NRF: Consumers feeling practical this Mother’s Day
May 01, 2014
Washington--U.S. consumers are expected to spend slightly less on mom this Mother’s Day and they will keep practicality in mind when shopping.
According to the National Retail Federation’s 2014 Mother’s Day Spending Survey, Americans will spend an average of $163 on moms this spring, down from the $169 spent last year.
Total spending is expected to reach nearly $20 billion, with jewelry spending projected to account for $3.6 million of that, falling behind other popular Mother’s Day presents such as cards, flowers and spa days.
According to the NRF survey, most shoppers will acknowledge Mother’s Day with a greeting card (81 percent), followed by flowers (67 percent), spending $2.3 billion, and apparel and accessories (34 percent), spending $1.7 billion.
They also will buy books and CDs ($480 million), housewares or gardening tools ($812 million), personal experiences like a “spa” day ($1.5 billion), jewelry and outings such as brunch or dinner ($3.8 billion).
The NRF said consumers have spent the last few years buying electronic gifts for Mother’s Day, such as tablets, smartphones and cameras, and may not feel the need to invest in those items again this year.
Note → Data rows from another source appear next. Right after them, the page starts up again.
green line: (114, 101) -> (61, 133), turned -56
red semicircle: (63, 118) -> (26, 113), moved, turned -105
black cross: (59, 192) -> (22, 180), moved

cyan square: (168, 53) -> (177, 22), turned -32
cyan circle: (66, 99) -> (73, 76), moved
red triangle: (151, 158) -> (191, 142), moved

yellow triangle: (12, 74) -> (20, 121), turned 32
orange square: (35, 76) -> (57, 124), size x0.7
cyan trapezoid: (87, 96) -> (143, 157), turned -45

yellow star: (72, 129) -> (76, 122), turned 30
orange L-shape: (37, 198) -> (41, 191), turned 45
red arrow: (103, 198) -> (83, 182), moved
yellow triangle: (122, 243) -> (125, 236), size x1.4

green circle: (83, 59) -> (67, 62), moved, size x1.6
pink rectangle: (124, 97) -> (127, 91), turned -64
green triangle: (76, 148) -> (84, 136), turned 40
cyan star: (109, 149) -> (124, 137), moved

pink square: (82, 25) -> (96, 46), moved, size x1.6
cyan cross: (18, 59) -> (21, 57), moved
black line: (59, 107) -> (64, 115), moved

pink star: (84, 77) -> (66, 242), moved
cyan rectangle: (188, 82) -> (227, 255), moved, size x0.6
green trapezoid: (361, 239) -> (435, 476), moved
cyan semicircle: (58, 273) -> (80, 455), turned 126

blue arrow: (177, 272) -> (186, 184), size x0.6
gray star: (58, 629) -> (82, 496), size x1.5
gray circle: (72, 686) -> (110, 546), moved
Only 13 percent of survey respondents said they would buy an electronic Mother’s Day gift, a total of $1.7 billion in spending, down from $2.3 billion in 2013.
Gifts cards also will come into the equation: 43 percent of consumers will go with this option, up from 42 percent last year, with total spending expected to reach $2.1 billion.
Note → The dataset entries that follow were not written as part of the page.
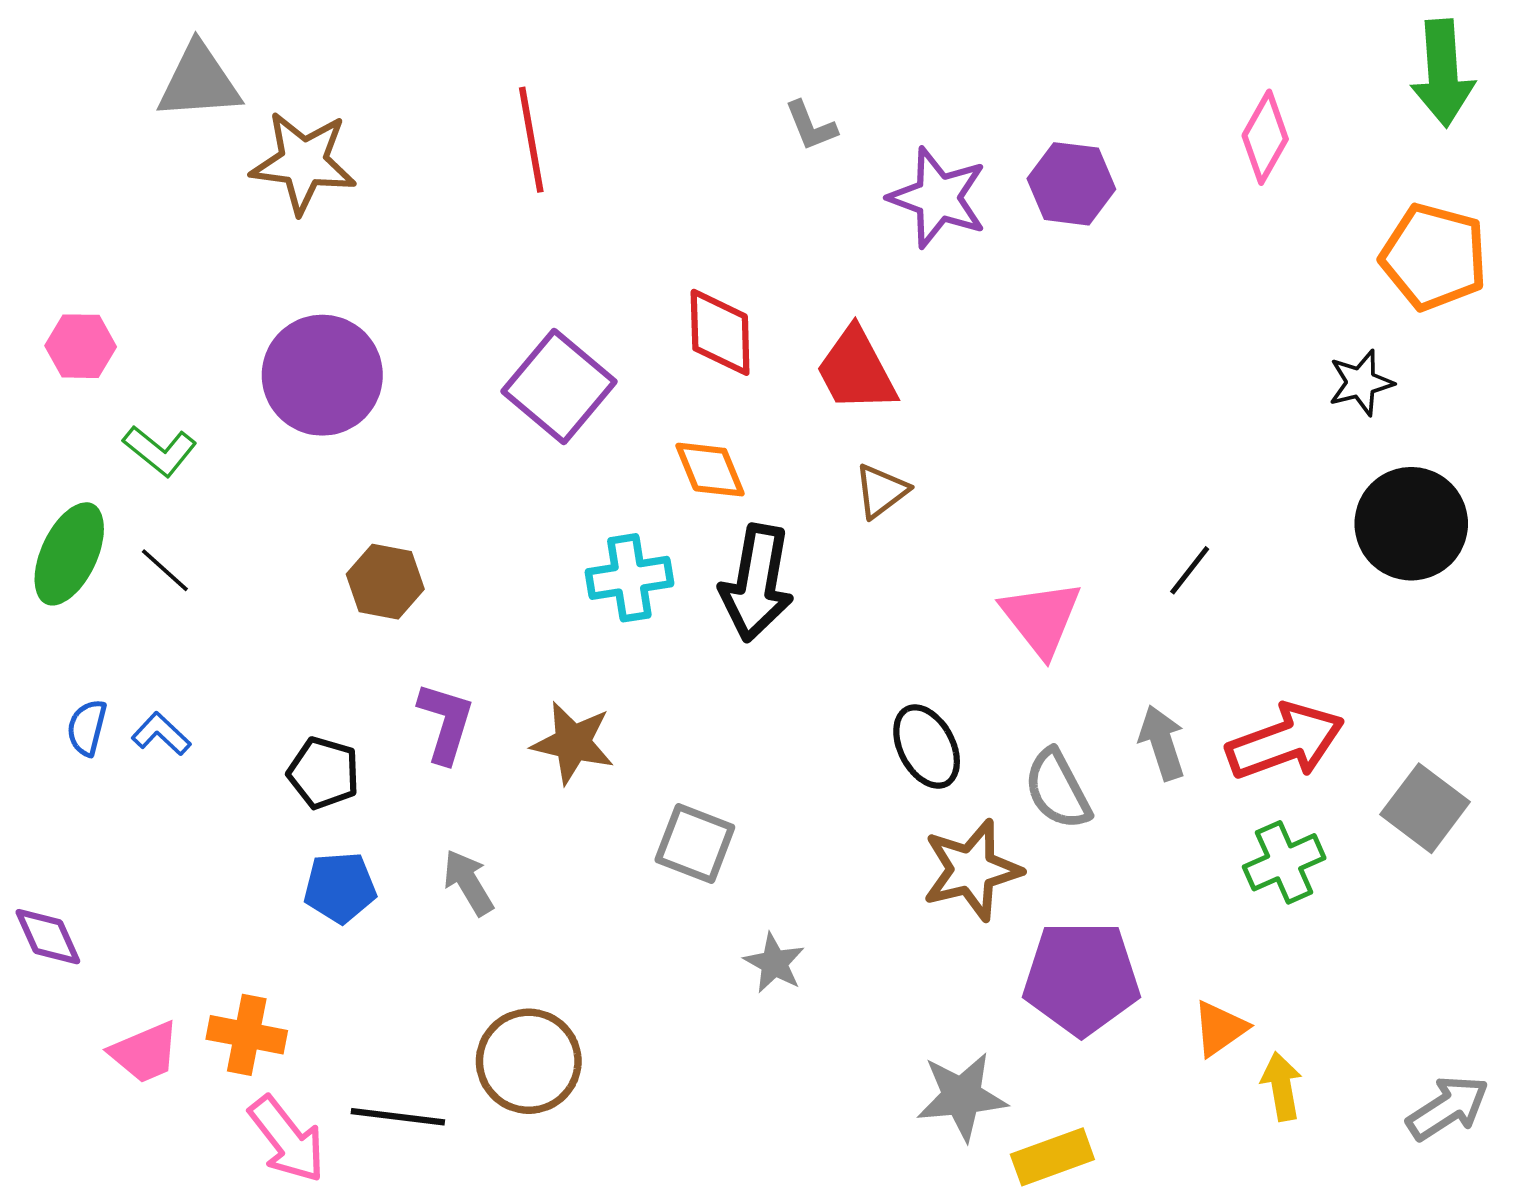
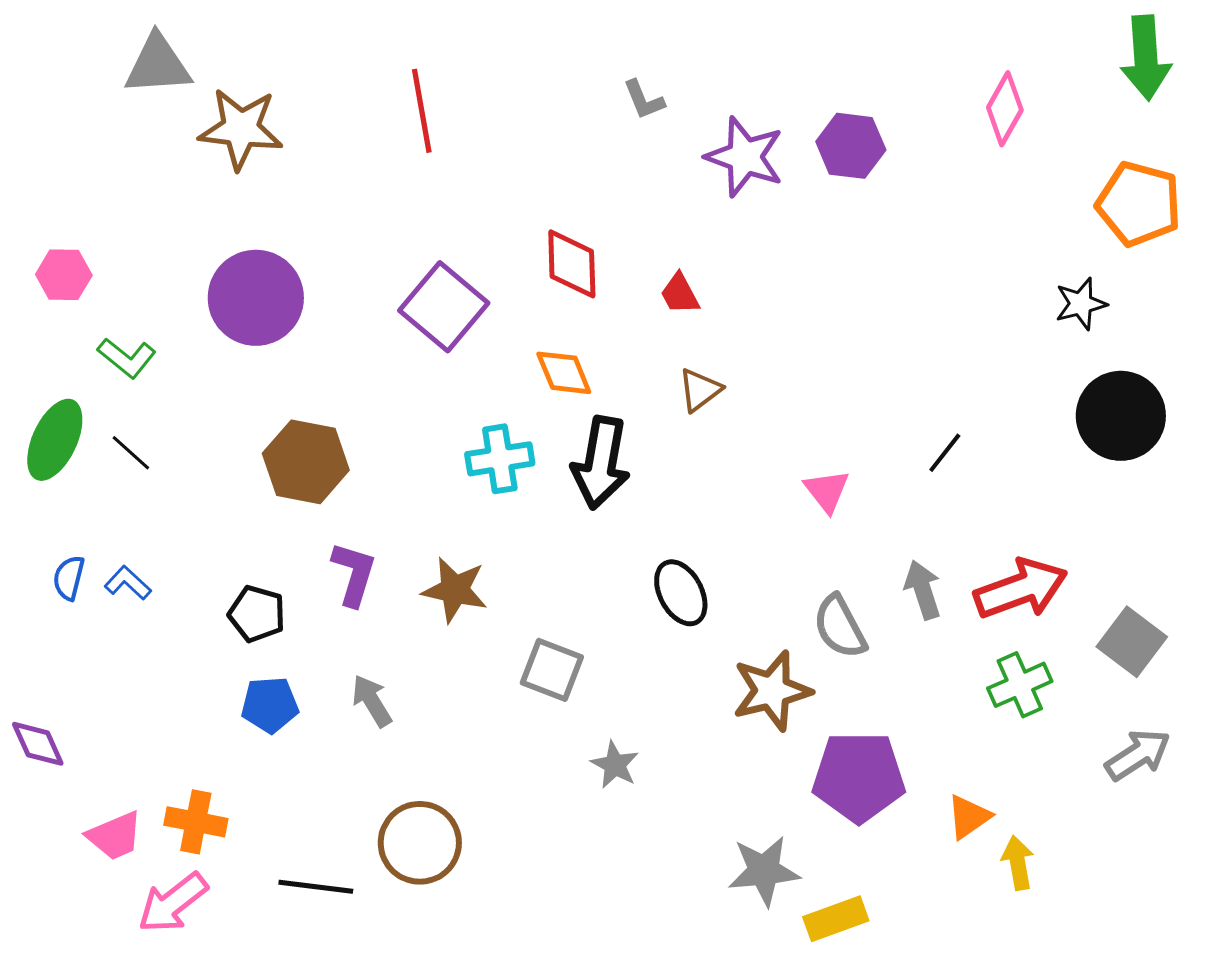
red trapezoid: (856, 370) -> (680, 294), size x0.6
brown hexagon: (385, 582) -> (306, 462), size x1.4
pink triangle: (1041, 618) -> (827, 491), size x0.7
black ellipse: (927, 747) -> (681, 593), moved
gray arrow: (1448, 1108) -> (1138, 755), moved
pink arrow: (287, 1139) -> (173, 903), moved, turned 90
Although spending is expected to be up in a number of categories, the NRF emphasized the “practicality” consumers will practice this holiday.
“Americans haven’t forgotten about the state of the economy and are treating their finances and gift-giving budgets in a way that keeps practicality top of mind,” said Pam Goodfellow, director of consumer insights at Prosper Insights & Analytics, which conducted the NRF’s survey.
Consumers between the ages of 25 and 34 will spend the most, an average of $217.
As far as shopping destinations go, most respondents will head to specialty stores (34 percent), followed by department stores (32 percent) and discount stores (24 percent). Another 29 percent will turn to the Internet to buy gifts.
For 18 to 24 year olds, department stores will be the most popular shopping destination (52 percent).
In addition, it won’t just be moms receiving gifts on May 11. While 64 percent of survey-takers said they will shop for their mother or stepmother, 23 percent will shop for their wife, 9 percent will shop for their daughter and 7 percent will shop for their grandmother.
The NRF’s 2014 Mother’s Day Consumer Spending Survey was conducted by Prosper Insights & Analytics and was designed to gauge consumer behavior and trends related to shopping for the holiday. It polled 6,535 consumers from April 1 to 8.